ASSIGNED TASK ::
Transcribe the whole listing exactly.

PROVIDED RECORDS ::
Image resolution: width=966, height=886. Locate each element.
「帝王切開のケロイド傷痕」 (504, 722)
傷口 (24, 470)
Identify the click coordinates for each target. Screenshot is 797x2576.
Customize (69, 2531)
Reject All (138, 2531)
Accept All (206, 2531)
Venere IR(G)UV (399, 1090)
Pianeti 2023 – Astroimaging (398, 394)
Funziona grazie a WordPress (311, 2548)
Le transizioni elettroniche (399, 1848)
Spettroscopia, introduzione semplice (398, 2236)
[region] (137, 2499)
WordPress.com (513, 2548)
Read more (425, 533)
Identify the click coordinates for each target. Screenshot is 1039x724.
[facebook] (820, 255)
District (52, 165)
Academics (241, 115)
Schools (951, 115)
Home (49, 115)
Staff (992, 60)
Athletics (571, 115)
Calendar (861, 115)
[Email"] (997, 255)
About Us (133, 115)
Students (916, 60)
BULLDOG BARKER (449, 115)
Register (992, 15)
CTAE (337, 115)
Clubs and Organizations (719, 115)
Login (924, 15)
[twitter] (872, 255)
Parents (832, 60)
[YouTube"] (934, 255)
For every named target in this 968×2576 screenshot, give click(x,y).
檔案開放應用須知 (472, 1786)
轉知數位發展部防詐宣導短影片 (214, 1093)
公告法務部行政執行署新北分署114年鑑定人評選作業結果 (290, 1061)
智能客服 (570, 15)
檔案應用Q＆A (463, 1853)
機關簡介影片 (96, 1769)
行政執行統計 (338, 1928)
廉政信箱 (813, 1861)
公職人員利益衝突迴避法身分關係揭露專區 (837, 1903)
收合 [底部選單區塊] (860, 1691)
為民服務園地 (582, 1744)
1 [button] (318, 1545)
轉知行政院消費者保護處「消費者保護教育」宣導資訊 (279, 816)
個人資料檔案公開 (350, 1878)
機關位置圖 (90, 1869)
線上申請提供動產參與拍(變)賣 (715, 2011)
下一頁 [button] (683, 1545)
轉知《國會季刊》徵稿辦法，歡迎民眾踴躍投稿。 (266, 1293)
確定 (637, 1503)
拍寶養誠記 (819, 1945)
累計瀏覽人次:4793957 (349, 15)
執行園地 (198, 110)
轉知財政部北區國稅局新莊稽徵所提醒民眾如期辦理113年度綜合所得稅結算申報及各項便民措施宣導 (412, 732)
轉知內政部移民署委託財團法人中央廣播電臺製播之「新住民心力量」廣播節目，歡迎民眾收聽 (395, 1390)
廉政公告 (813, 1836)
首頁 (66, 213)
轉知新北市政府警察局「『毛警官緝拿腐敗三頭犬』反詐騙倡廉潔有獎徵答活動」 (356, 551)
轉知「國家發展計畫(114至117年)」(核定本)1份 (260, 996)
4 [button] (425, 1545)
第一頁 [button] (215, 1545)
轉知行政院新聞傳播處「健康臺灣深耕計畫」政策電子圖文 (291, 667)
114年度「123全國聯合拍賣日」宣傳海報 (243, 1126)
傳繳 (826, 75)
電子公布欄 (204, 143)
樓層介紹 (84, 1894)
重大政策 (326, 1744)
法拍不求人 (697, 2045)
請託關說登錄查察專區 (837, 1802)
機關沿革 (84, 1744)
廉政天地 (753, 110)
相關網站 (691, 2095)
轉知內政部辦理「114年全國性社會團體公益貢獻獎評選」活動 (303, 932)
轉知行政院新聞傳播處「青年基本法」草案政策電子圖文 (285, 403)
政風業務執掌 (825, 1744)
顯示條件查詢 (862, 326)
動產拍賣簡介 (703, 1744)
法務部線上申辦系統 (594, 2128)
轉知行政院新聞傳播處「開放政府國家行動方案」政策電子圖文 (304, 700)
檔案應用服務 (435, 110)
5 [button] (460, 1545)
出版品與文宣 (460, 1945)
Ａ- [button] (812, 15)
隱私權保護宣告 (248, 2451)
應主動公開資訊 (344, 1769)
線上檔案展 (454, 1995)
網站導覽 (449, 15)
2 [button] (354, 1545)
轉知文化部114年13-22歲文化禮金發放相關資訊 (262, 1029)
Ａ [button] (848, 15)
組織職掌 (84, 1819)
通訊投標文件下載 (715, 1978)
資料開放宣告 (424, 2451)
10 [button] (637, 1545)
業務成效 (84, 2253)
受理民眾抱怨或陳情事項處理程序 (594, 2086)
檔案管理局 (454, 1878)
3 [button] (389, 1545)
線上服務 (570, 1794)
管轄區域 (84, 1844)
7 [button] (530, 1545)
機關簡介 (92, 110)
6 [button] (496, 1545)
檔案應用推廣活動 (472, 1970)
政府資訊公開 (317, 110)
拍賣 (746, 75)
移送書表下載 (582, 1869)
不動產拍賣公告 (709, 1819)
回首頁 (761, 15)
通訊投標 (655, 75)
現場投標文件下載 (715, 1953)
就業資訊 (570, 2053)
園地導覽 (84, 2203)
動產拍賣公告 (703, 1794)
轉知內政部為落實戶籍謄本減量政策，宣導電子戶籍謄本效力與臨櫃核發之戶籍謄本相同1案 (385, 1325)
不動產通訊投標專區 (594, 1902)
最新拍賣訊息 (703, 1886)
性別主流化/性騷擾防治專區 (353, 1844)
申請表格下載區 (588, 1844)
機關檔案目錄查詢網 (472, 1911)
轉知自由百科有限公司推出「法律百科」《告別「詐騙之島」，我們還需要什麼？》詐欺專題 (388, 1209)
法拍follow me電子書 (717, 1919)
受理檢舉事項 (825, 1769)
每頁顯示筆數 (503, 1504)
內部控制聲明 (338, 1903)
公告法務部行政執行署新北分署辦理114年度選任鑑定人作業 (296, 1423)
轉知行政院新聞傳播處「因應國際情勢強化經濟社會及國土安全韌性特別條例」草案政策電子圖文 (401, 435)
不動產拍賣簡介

SOLUTION TO THIS PROBLEM ::
Image resolution: width=966, height=886. Locate each element.
「帝王切開のケロイド傷痕」 (504, 722)
傷口 (24, 470)
Identify the click coordinates for each target. Screenshot is 797x2576.
Customize (69, 2531)
Reject All (138, 2531)
Accept All (206, 2531)
Venere IR(G)UV (399, 1090)
Pianeti 2023 – Astroimaging (398, 394)
Funziona grazie a WordPress (311, 2548)
Le transizioni elettroniche (399, 1848)
Spettroscopia, introduzione semplice (398, 2236)
[region] (137, 2499)
WordPress.com (513, 2548)
Read more (425, 533)
Identify the click coordinates for each target. Screenshot is 1039x724.
[facebook] (820, 255)
District (52, 165)
Academics (241, 115)
Schools (951, 115)
Home (49, 115)
Staff (992, 60)
Athletics (571, 115)
Calendar (861, 115)
[Email"] (997, 255)
About Us (133, 115)
Students (916, 60)
BULLDOG BARKER (449, 115)
Register (992, 15)
CTAE (337, 115)
Clubs and Organizations (719, 115)
Login (924, 15)
[twitter] (872, 255)
Parents (832, 60)
[YouTube"] (934, 255)
For every named target in this 968×2576 screenshot, give click(x,y).
檔案開放應用須知 (472, 1786)
轉知數位發展部防詐宣導短影片 (214, 1093)
公告法務部行政執行署新北分署114年鑑定人評選作業結果 (290, 1061)
智能客服 (570, 15)
檔案應用Q＆A (463, 1853)
機關簡介影片 (96, 1769)
行政執行統計 (338, 1928)
廉政信箱 (813, 1861)
公職人員利益衝突迴避法身分關係揭露專區 (837, 1903)
收合 [底部選單區塊] (860, 1691)
為民服務園地 (582, 1744)
1 [button] (318, 1545)
轉知行政院消費者保護處「消費者保護教育」宣導資訊 (279, 816)
個人資料檔案公開 (350, 1878)
機關位置圖 (90, 1869)
線上申請提供動產參與拍(變)賣 (715, 2011)
下一頁 [button] (683, 1545)
轉知《國會季刊》徵稿辦法，歡迎民眾踴躍投稿。 (266, 1293)
確定 (637, 1503)
拍寶養誠記 (819, 1945)
累計瀏覽人次:4793957 (349, 15)
執行園地 (198, 110)
轉知財政部北區國稅局新莊稽徵所提醒民眾如期辦理113年度綜合所得稅結算申報及各項便民措施宣導 (412, 732)
轉知內政部移民署委託財團法人中央廣播電臺製播之「新住民心力量」廣播節目，歡迎民眾收聽 (395, 1390)
廉政公告 (813, 1836)
首頁 (66, 213)
轉知新北市政府警察局「『毛警官緝拿腐敗三頭犬』反詐騙倡廉潔有獎徵答活動」 (356, 551)
轉知「國家發展計畫(114至117年)」(核定本)1份 (260, 996)
4 [button] (425, 1545)
第一頁 [button] (215, 1545)
轉知行政院新聞傳播處「健康臺灣深耕計畫」政策電子圖文 (291, 667)
114年度「123全國聯合拍賣日」宣傳海報 (243, 1126)
傳繳 (826, 75)
電子公布欄 (204, 143)
樓層介紹 (84, 1894)
重大政策 (326, 1744)
法拍不求人 (697, 2045)
請託關說登錄查察專區 (837, 1802)
機關沿革 (84, 1744)
廉政天地 (753, 110)
相關網站 (691, 2095)
轉知內政部辦理「114年全國性社會團體公益貢獻獎評選」活動 (303, 932)
轉知行政院新聞傳播處「青年基本法」草案政策電子圖文 (285, 403)
政風業務執掌 (825, 1744)
顯示條件查詢 (862, 326)
動產拍賣簡介 (703, 1744)
法務部線上申辦系統 (594, 2128)
轉知行政院新聞傳播處「開放政府國家行動方案」政策電子圖文 (304, 700)
檔案應用服務 (435, 110)
5 [button] (460, 1545)
出版品與文宣 (460, 1945)
Ａ- [button] (812, 15)
隱私權保護宣告 (248, 2451)
應主動公開資訊 (344, 1769)
線上檔案展 (454, 1995)
網站導覽 (449, 15)
2 [button] (354, 1545)
轉知文化部114年13-22歲文化禮金發放相關資訊 (262, 1029)
Ａ [button] (848, 15)
組織職掌 (84, 1819)
通訊投標文件下載 (715, 1978)
資料開放宣告 (424, 2451)
10 [button] (637, 1545)
業務成效 (84, 2253)
受理民眾抱怨或陳情事項處理程序 (594, 2086)
檔案管理局 (454, 1878)
3 [button] (389, 1545)
線上服務 (570, 1794)
管轄區域 (84, 1844)
7 [button] (530, 1545)
機關簡介 (92, 110)
6 [button] (496, 1545)
檔案應用推廣活動 (472, 1970)
政府資訊公開 (317, 110)
拍賣 (746, 75)
移送書表下載 (582, 1869)
不動產拍賣公告 (709, 1819)
回首頁 (761, 15)
通訊投標 (655, 75)
現場投標文件下載 (715, 1953)
就業資訊 (570, 2053)
園地導覽 (84, 2203)
動產拍賣公告 (703, 1794)
轉知內政部為落實戶籍謄本減量政策，宣導電子戶籍謄本效力與臨櫃核發之戶籍謄本相同1案 (385, 1325)
不動產通訊投標專區 (594, 1902)
最新拍賣訊息 (703, 1886)
性別主流化/性騷擾防治專區 (353, 1844)
申請表格下載區 (588, 1844)
機關檔案目錄查詢網 (472, 1911)
轉知自由百科有限公司推出「法律百科」《告別「詐騙之島」，我們還需要什麼？》詐欺專題 (388, 1209)
法拍follow me電子書 (717, 1919)
受理檢舉事項 (825, 1769)
每頁顯示筆數 (503, 1504)
內部控制聲明 (338, 1903)
公告法務部行政執行署新北分署辦理114年度選任鑑定人作業 (296, 1423)
轉知行政院新聞傳播處「因應國際情勢強化經濟社會及國土安全韌性特別條例」草案政策電子圖文 (401, 435)
不動產拍賣簡介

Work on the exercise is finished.